Users can choose to generate a barplot instead of heatmap using the bar_plot method.

P15. Synteny plot between a CGC and its best PUL hit with read mapping coverage to CGC (TIMING 1min)

dbcan_plot CGC_synteny_coverage_plot -i MAG_HS-05.dbCAN --readscount MAG_HS-05_abund/MAG_HS-05.cgc.depth.txt --cgcid 'k141_282901|CGC1'

The MAG_HS-05.dbCAN` folder contains the PUL.out` file. Using this file, the cgc_standard.out file, and the best PUL’s gff file in dbCAN-PUL.tar.gz, the CGC_synteny_plot method will create the CGC-PUL synteny plot.

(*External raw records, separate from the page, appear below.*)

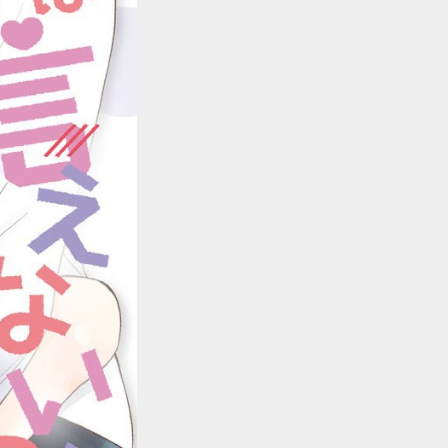
::wpkw.wjpvsl.idw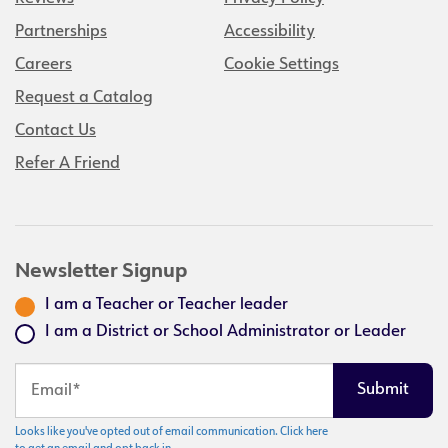
Partnerships
Accessibility
Careers
Cookie Settings
Request a Catalog
Contact Us
Refer A Friend
Newsletter Signup
I am a Teacher or Teacher leader
I am a District or School Administrator or Leader
Looks like you've opted out of email communication. Click here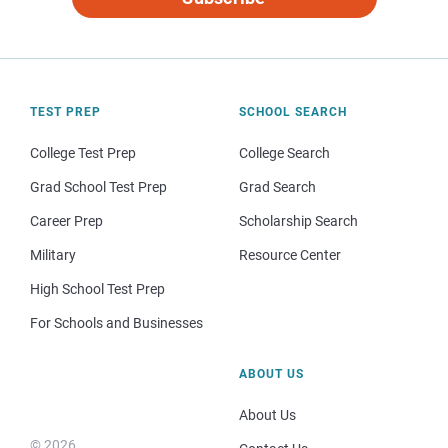
TEST PREP
SCHOOL SEARCH
College Test Prep
College Search
Grad School Test Prep
Grad Search
Career Prep
Scholarship Search
Military
Resource Center
High School Test Prep
For Schools and Businesses
ABOUT US
About Us
© 2026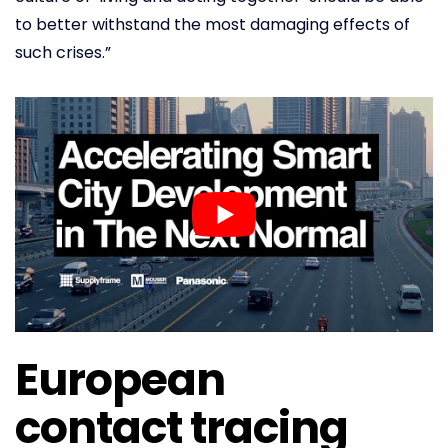
to better withstand the most damaging effects of
such crises.”
European
contact tracing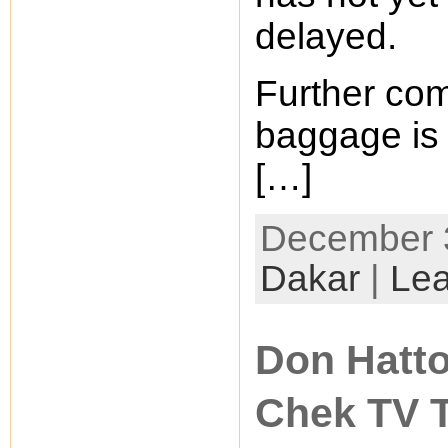
delayed.
Further com
baggage is 
[…]
December 3
Dakar
|
Le
Don Hatto
Chek TV 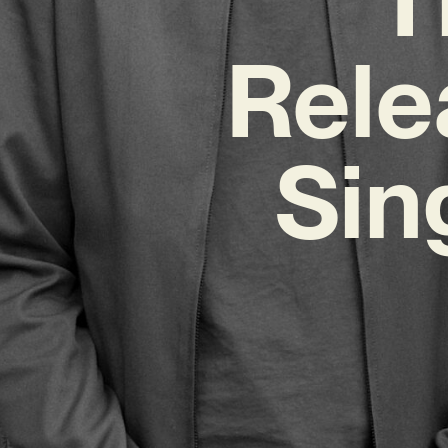
Rele
Sin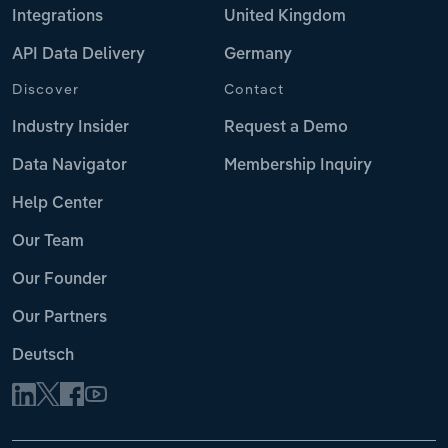
Integrations
United Kingdom
API Data Delivery
Germany
Discover
Contact
Industry Insider
Request a Demo
Data Navigator
Membership Inquiry
Help Center
Our Team
Our Founder
Our Partners
Deutsch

The –cgcid parameter is required to specify which CGC to plot (k141_282901|CGC1 in this example). The MAG_HS-05.cgc.depth.txt file is used to plot the read mapping coverage.

If users only want to plot the CGC structure:

dbcan_plot CGC_plot -i MAG_HS-05.dbCAN --cgcid 'k141_282901|CGC1'

If users only want to plot the CGC structure plus the read mapping coverage:

dbcan_plot CGC_coverage_plot -i MAG_HS-05.dbCAN --cgcid 'k141_282901|CGC1'  --readscount MAG_HS-05_abund/MAG_HS-05.cgc.depth.txt

If users only want to plot the synteny between the CGC and PUL:

dbcan_plot CGC_synteny_plot -i MAG_HS-05.dbCAN --cgcid 'k141_282901|CGC1'

Warning

The CGC IDs in different samples do not match each other. For example, specifying -i MAG_HS-05.dbCAN is to plot the 'k141_282901|CGC1' in the fefifo_8022_1 sample. The 'k141_282901|CGC1' in the fefifo_8022_7 sample most likely does not exist, and even it does, the CGC has a different sequence even if the ID is the same.